→ **YOUR OBJECTIVE**
Write out each line of the records that has "Thành" in it.
DATA PROVIDED Block Start
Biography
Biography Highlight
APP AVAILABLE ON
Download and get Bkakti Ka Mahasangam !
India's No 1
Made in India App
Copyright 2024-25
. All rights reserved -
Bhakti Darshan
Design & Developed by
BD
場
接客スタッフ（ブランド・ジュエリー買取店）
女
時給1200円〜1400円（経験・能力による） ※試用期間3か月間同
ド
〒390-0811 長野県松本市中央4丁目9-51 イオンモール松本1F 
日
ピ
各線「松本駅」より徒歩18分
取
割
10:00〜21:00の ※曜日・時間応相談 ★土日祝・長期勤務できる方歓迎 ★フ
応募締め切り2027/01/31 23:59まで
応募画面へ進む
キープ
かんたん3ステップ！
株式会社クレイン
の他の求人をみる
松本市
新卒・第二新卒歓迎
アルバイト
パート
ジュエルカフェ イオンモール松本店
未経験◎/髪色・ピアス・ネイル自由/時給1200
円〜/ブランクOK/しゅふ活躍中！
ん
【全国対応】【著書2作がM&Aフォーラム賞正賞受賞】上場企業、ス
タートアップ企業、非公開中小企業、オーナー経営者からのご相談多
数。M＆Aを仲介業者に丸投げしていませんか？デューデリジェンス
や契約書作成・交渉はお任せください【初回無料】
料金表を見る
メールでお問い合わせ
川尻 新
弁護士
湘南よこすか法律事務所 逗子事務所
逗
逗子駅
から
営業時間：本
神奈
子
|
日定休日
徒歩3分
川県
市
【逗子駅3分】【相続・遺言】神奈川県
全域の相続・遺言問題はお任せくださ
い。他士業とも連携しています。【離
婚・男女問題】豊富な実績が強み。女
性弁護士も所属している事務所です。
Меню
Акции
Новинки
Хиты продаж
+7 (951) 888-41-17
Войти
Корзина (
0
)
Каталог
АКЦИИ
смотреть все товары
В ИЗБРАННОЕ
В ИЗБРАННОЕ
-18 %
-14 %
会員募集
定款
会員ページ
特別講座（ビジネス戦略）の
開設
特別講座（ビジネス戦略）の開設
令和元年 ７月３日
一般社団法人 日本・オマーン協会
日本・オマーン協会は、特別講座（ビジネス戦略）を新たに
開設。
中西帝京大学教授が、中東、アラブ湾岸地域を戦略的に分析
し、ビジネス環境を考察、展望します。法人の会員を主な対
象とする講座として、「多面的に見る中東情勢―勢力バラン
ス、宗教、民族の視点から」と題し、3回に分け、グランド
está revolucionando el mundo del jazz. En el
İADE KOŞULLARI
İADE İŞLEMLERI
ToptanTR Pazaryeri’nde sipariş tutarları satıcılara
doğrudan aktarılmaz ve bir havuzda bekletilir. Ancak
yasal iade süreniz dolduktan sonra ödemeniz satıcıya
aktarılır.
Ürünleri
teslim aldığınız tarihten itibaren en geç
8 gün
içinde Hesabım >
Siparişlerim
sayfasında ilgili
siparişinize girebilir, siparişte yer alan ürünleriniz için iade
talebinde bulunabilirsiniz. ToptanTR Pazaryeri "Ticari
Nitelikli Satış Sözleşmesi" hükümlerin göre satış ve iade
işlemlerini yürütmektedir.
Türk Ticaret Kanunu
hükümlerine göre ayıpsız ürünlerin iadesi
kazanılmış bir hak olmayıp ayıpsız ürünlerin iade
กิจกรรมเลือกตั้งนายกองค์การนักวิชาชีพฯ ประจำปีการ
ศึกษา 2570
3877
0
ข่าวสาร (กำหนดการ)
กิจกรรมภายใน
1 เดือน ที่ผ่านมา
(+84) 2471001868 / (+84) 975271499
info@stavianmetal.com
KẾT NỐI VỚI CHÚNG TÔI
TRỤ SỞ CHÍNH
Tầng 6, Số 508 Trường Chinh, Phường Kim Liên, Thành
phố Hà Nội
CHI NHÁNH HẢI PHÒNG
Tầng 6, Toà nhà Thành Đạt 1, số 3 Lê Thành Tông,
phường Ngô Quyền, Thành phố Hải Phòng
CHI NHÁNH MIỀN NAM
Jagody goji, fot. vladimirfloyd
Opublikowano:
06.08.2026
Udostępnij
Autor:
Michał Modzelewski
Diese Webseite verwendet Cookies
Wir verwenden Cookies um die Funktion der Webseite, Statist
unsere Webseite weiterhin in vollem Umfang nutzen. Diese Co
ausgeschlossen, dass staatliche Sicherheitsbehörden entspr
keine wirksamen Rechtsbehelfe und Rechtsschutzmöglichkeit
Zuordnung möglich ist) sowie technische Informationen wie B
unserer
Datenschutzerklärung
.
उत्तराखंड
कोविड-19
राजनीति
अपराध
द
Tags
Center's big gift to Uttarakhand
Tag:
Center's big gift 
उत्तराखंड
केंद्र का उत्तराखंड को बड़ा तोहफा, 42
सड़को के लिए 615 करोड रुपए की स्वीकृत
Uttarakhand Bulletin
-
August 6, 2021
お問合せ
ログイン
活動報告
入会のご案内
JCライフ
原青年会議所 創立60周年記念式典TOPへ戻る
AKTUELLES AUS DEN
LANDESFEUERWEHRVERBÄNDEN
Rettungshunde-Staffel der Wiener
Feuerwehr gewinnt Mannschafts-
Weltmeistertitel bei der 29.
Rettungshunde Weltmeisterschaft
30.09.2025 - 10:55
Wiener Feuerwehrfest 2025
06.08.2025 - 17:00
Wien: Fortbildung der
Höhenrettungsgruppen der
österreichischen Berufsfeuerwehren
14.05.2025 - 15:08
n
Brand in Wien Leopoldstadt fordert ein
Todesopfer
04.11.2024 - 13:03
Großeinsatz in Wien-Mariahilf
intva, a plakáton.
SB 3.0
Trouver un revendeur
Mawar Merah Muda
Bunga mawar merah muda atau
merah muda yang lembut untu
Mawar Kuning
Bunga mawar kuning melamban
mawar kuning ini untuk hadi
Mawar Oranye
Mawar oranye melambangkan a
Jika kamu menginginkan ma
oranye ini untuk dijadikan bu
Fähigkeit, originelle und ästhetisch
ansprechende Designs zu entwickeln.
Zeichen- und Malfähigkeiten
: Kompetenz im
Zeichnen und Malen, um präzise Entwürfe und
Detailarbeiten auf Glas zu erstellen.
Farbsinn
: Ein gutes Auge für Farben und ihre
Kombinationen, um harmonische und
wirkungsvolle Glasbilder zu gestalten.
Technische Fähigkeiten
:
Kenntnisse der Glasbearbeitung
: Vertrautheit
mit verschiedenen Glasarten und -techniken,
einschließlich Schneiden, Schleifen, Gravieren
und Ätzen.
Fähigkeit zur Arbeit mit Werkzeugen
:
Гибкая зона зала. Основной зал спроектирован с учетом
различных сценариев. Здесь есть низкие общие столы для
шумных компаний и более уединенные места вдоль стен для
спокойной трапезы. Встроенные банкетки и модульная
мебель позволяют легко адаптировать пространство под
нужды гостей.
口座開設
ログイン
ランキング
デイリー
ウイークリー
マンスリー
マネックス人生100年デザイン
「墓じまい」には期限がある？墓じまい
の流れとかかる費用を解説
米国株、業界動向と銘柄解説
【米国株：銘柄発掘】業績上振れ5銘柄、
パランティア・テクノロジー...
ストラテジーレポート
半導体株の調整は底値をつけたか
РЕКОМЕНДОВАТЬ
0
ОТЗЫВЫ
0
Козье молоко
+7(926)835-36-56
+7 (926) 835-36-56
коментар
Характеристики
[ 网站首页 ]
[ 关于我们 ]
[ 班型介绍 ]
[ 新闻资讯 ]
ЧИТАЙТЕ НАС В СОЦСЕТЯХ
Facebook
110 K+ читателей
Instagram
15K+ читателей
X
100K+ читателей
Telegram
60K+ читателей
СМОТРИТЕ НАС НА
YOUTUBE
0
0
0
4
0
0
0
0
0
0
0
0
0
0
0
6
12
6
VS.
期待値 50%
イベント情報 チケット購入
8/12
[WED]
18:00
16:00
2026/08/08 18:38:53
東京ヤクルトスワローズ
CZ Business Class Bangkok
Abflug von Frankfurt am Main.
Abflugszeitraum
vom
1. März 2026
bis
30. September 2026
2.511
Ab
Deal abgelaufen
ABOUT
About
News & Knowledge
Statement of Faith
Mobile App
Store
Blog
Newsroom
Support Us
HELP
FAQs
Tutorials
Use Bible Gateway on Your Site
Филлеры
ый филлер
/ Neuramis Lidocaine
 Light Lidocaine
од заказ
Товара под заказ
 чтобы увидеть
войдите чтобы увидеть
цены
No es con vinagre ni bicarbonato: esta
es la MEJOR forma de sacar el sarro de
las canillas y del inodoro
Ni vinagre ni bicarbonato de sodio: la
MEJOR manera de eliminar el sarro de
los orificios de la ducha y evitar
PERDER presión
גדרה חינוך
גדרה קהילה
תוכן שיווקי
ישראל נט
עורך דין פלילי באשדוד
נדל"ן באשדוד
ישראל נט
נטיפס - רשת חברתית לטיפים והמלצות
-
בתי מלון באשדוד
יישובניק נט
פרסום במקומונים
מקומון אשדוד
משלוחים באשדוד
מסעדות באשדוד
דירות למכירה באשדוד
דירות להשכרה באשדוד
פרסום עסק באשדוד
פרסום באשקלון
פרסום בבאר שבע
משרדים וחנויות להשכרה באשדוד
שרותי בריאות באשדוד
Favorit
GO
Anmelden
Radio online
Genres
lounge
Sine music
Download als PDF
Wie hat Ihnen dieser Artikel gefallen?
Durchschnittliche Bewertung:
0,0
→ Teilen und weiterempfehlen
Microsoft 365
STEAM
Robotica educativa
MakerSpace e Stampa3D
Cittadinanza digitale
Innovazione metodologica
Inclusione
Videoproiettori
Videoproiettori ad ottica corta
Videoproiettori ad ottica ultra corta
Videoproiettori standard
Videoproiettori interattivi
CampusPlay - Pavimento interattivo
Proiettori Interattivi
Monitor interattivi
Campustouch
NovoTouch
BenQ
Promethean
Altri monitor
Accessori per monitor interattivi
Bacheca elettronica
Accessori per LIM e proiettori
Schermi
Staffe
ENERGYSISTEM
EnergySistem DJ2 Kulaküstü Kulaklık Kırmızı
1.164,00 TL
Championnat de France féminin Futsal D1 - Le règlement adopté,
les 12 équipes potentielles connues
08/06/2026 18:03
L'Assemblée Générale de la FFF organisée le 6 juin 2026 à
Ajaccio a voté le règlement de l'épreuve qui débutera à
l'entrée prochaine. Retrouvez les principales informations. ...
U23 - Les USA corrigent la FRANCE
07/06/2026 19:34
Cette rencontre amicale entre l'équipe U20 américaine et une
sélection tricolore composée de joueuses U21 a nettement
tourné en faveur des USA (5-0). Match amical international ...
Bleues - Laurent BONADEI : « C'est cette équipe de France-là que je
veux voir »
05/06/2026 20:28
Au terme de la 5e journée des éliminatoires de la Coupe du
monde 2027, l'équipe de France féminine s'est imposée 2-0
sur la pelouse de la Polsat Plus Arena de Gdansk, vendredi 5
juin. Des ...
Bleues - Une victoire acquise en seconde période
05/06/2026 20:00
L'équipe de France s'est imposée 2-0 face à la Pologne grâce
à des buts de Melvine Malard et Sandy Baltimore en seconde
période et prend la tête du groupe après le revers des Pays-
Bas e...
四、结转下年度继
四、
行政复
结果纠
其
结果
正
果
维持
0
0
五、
DATA PROVIDED Block End
→ **SOLVED PROBLEM**
Tầng 6, Số 508 Trường Chinh, Phường Kim Liên, Thành
Tầng 6, Toà nhà Thành Đạt 1, số 3 Lê Thành Tông,
phường Ngô Quyền, Thành phố Hải Phòng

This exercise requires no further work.